Verschenen boeken, voorzichtig in te deelen volgens systeem van abbé Bethlehem: in de hel:
Jong leven, roman. - Van licht en duisternis, roman - Levens van leed, novellen;
in het vagevuur
Het geheime, vreemde verhalen - De jacht naar geluk, roman;
in den heme:
Uit Italië, reis-impressies - Mijn dagboek, bekeeringsgeschiedenis (ook in het Fransch verschenen, met een inleiding van Léon Bloy) - Van het verborgene leven, roman - De heilige Benedictus - Branding, opstellen en kritieken.
Ter perse: Het witte paradijs, een boek over de Karthuizers. |
M. Molenaar. - Geboren te Sneek in 1888. Missionaris van het H. Hart. Medestichter en een der voornaamste redacteuren van ‘Roeping’. Schreef: H. Geertruid, een bundeltje vertaalde fragmenten uit haar werk (1918); In Koele Schaduw, een bundel schetsen (1921); Geertrui van Hefta (1925); en publiceerde verder in Roeping De Tocht met Rafael; 't Gesprek met Rafael; Sint Jan. Hoopt eerlang uit te geven: ‘Mechtild de Begijn’ en ‘Charles de Foucaul’. |
Willem Nieuwenhuis. - Geboren te Amsterdam in 1890. Redacteur van de Maasbode te Amsterdam. Schreef in dit blad belangrijke beschouwingen over Kunst, Tooneel en Letteren, werkte mee aan de Beiaard, Roeping, de Gemeenschap en Dietsche Warande en Belfort, waarvan hij mede-redacteur is. Zijn beste essays en critieken verzamelde hij in Brokkenhuis (1922). Van hem verscheen tevens een merkwaardige studie over Chesterton en een Tooneelspel De Hemelsche Banden. |
Kees Meekel. - Doorkruiste heel Europa en een goed deel van Azië en Amerika. Woont thans te Fleury en Bière (Fr.) Schreef voor het tooneel: Het Slot op den Mond, de Nar, Ferguut en Galiene.
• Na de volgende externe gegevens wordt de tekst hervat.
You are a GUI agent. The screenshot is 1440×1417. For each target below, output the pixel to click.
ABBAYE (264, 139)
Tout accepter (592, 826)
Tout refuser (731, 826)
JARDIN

In proza: De Stad des Levens (Roman), De Laatste Cow-Boy, Verhalen uit het Prairie leven, enz.
Vertaalde De Uiterste Dag van Jörgensen. |
Jan Engelman. - Geboren in 1900. Bijdragen: De Gids, De Nieuwe Eeuw, De Gemeenschap, De Vrije Bladen. Richtte na medewerking aan ‘Roeping’, in het najaar van 1924 met Willem Maas, Henk Kuitenbrouwer en Albert Kuyle ‘De Gemeenschap’ op.
|
| |
Redacteur van de rubriek Kunst en Letteren in ‘De Nieuwe Eeuw’. Verzen: Het Roosvenster (1927), Hijman Stenfert Kroese en v.d. Zande, Arnhem. In voorbereiding: de uitgave van een bundel essays, monografieën over beeldende kunst, novellen. |
Loe Lichtveld. - Geboren in West-Indië. Medestichter van de ‘Gemeenschap’. Baanbreker op muziekgebied. Schreef onder schuilnaam Albert Helmann een prachtig boek over zijn geboorteland: Zuid, Zuid-West. In samenwerking met A. Kuyle, een reisverhaal van Pij en Burnous. Schreef: Mijn aap schreit en laat thans in de Gemeenschap een roman verschijnen: De stille Plantage. |
Albert Kuyle (Schuilnaam voor L. Kuytenbrouwer). - Medestichter van de Gemeenschap. Liet in 1924 een bundel verzen verschijnen: Seinen. Van hem verscheen in proza een bundel: de Zeiltocht en samen met L. Lichtveld een reisverhaal van Pij en Burnous. |
Gerard Knuvelder. - Geboren 25 Januari 1902. te Arnhem; na zijn studies voor Nederlands (o.a. onder Moller en Michels) leraer, eerst te Bergen op Zoom (vanaf 1921), daarna te Eindhoven (vanaf 1923). Tans nog werkzaam als zodanig aan het Sint Joris Kollege en Sint Catharina-Lyceum te Eindhoven.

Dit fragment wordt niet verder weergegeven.